K-Nearest Neighbour#

The K-Nearest Neighbour (KNN) classifier task determines the output of a new example on the basis its nearest neighbors.

In particular, given an input vector x, the algorithm finds its k nearest neighbors and then assigns x to most represented class in this subset of examples.

The output of the task is a structure that can be employed by an Apply Model task to perform KNN forecasts on a set of examples.

The task is divided into three tabs:


The Options tab#

The Options tab contains all the options you can customize to perform the analysis.

It is divided into three main sections:

  • The Available attributes section, where you will find the dataset’s attributes, which can be dragged onto the attribute drop area. More information on the attribute list can be found at the corresponding page.

  • The attribute drop area, where you can drag the attributes. Instead of manually dragging and dropping attributes onto the Input attributes and Output attributes, they can be defined via a filtered list.
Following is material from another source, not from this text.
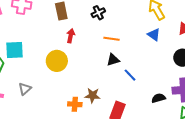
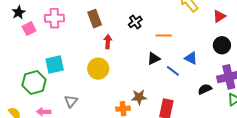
black cross: (98, 13) -> (135, 22), moved
blue triangle: (154, 35) -> (191, 58), moved
orange line: (112, 39) -> (164, 35), moved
  • The last panel contains the customization options available:
    • Normalization for input attributes: the type of normalization to use when dealing with ordered variables. Possible values are:
      • None (default value)

      • Attribute

      • Normal

      • Minmax [0,1]

      • Minmax [-1,1]

    • Initialize random generator with seed: if selected, a seed, which defines the starting point in the sequence, is used during random generation operations.

    • Aggregate data before processing: if selected, identical patterns will be aggregated and considered as a single patern during the evaluation process.

    • Append results: if selected, the results of this computation are appended to the dataset, otherwise they replace the results of the previous computations.


The Points tab#

The Points tab displays the points used to perform the classification operation. If no aggregation is performed and no attributes are ignored, this corresponds to the training table. However, in many cases this table significantly differs from the training set and is therefore shown separately.


The Results tab#

The results tab provides information on the computation. It is divided into two sections:

  • In the General info section you will find:
    • The Task Label, which is the task’s name on the interface.

    • The Elapsed time, which indicates how long it took to complete the computation

  • In the Result Quantities tab, you will find:
    • Average covering for a rule (%)

    • Average error for a rule

    • Average number of conditions in a rule

    • Maximum error for a rule

    • Maximum number of conditions in a rule

    • Minimum covering for a rule (%)

    • Minimum error for a rule

    • Minimum number of conditions in a rule

    • Number of attributes in rules

    • Number of distinct samples

    • Number of rules

    • Number of samples

      You can check or uncheck the quantities above to visualize them in the results list. You can visualize their specific values by clicking on the arrow next to them.


Example#

  • After having imported the dataset with the Import from Text File task and splitting the dataset into test and training sets (30% test and 70% training) with the Split Data task, add a K-nearest neighbor task to the flow.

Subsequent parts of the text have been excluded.